Robert Hensing of Microsoft’s Security Incident Response Team has apparently been upgraded to MS Employee 2.0, or fallen victim to whatever it is that’s making those MS guys start blogging en masse lately.
His first post is a whopper: Why you shouldn’t be using passwords of any kind on your Windows networks. Yowza. Keep in mind, this is from an MS security guru.
He goes on to point out a little known feature of the NT-series operating systems. Passwords can be up to 128 characters long. His solution is to use pass-phrases — short sentences that you can easily remember as a password.
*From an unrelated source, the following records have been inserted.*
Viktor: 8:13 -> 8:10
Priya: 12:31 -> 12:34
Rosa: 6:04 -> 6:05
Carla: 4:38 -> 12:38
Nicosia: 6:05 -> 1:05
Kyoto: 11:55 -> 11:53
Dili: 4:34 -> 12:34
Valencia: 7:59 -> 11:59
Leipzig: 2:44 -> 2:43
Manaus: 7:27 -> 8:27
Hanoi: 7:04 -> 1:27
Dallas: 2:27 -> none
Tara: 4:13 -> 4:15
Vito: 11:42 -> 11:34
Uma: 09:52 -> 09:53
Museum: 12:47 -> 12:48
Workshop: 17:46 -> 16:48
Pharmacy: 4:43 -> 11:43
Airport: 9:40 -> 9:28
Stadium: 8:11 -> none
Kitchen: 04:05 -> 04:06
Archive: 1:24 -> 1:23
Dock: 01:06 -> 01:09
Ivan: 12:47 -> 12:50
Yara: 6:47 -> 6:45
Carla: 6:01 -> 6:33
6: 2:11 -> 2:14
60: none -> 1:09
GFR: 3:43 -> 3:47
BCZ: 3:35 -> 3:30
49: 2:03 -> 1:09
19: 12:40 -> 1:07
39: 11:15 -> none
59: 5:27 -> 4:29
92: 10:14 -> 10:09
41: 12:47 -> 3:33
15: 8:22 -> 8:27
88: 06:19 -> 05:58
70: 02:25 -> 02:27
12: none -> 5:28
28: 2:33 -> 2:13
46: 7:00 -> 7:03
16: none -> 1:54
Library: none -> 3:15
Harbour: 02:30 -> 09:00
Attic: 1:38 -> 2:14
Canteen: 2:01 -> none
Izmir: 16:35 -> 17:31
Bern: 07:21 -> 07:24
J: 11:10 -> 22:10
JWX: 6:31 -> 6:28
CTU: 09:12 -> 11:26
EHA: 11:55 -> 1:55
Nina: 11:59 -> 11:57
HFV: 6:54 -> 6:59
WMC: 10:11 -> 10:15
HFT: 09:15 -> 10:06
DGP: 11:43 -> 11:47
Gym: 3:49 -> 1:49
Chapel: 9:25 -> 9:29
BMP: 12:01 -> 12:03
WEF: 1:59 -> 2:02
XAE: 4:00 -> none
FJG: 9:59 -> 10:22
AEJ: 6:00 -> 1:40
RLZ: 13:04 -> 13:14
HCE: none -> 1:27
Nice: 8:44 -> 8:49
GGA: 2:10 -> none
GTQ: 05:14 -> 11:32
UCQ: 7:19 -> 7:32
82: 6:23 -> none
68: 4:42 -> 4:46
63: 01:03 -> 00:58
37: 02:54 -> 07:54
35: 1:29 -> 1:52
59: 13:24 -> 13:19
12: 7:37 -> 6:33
Definitely a must-read if you’re at all involved with your company’s Windows network security. If you’re not, send the link to whoever is (after all, shouldn’t they be reading Gadgetopia anyway? :-)
Here’s my favorite quote of the day:
Lots of ‘security consultants’ like to terrorize our customers by doing penetration tests, sniffing some network authentication exchanges, cracking the easily determined passwords, then gaining access to a DC, dumping out all of the password hashes and then cracking most if not all of those using rainbow tables and then using that as evidence you should switch to Linux! (bah!)
Those jerks! How dare security consultants point out legitimate Windows vulnerabilities! And then they have the audacity to suggest that something else is more secure?! Umbrage! Umbrage!